Le diocèse de Bruxelles, en la personne du triste cardinal De Kesel, veut-il la tête de la Fraternité des Saints-Apôtres ? Le voilà servi sur un plateau : il force le cours naturel des choses et empêche la procédure de se dérouler.

C’est triste, mais il nous faut l’admettre : Bergoglio n’est pas le premier sanglier dans la Vigne du Seigneur. Nous avons déjà eu des papes tyranniques et pécheurs, qui aimaient, comme lui, la Cour et le Pouvoir, et méprisaient le droit, confondant leur rôle de vicaire de Dieu sur la terre avec celui de Dieu lui-même. Mais il s’agissait, dans la plupart de ces cas, d’hommes qui abusaient de leur pouvoir en matière de gouvernement, dans la gestion des affaires de l’Eglise (gestion des biens, des hommes…).

Avec Bergoglio, gouvernement et doctrine sont aux mains d’un homme qui ne reconnaît aucune limite à son pouvoir. Qui a tout le temps à la bouche des mots (« miséricorde », « écoute ») que ses actes ne cessent de contredire.

Mais pourquoi y a-t-il si peu de cardinaux qui combattent ouvertement cette dérive ? Peut-être parce que nombreux sont ceux qui, s’ils craignent un tant soit peu le jugement de Dieu, redoutent terriblement la colère de son vicaire ?

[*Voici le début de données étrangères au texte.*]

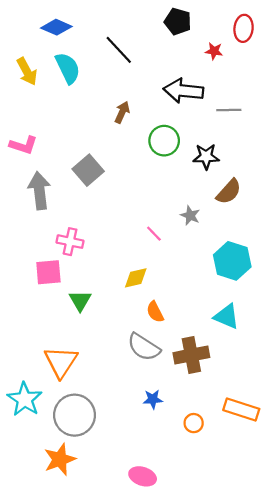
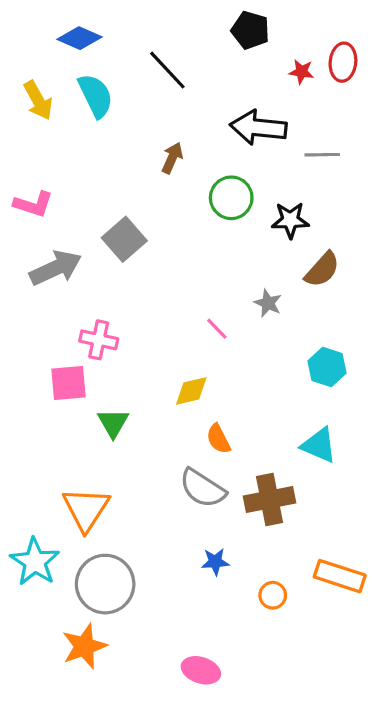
red ellipse: (244, 28) -> (343, 62), moved
gray arrow: (39, 191) -> (56, 268), turned 72
cyan hexagon: (232, 261) -> (327, 367), size x0.7

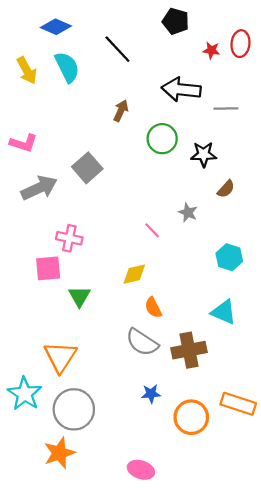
brown semicircle: (322, 270) -> (226, 189), size x0.7
orange circle: (273, 595) -> (191, 417), size x1.8

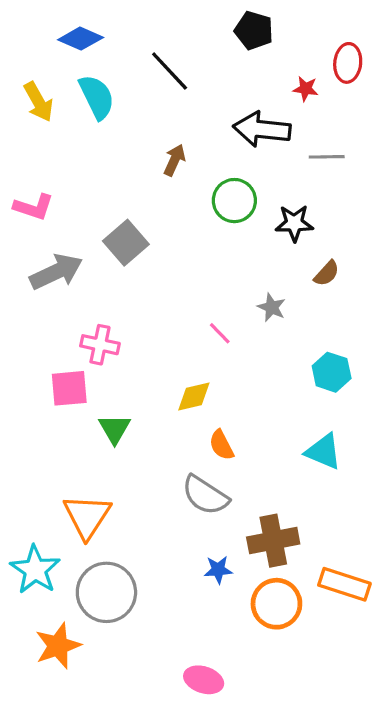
red star: (211, 50) -> (306, 89), moved
brown cross: (189, 350) -> (273, 541), moved
orange star: (59, 453) -> (58, 646), moved

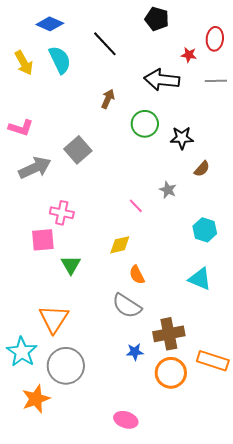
gray line: (327, 157) -> (216, 81), moved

Il me reste à conclure en rappelant encore la réunion du 7 avril dernier ["
Eglise où vas-tu?", ndt) : des centaines de fidèles ont manifesté, par leur présence à Rome, leur désarroi. Ils subiront pour la énième fois les anathèmes et les excommunications de Bergoglio, mais il est clair qu’ils n’ont plus l’intention de se taire.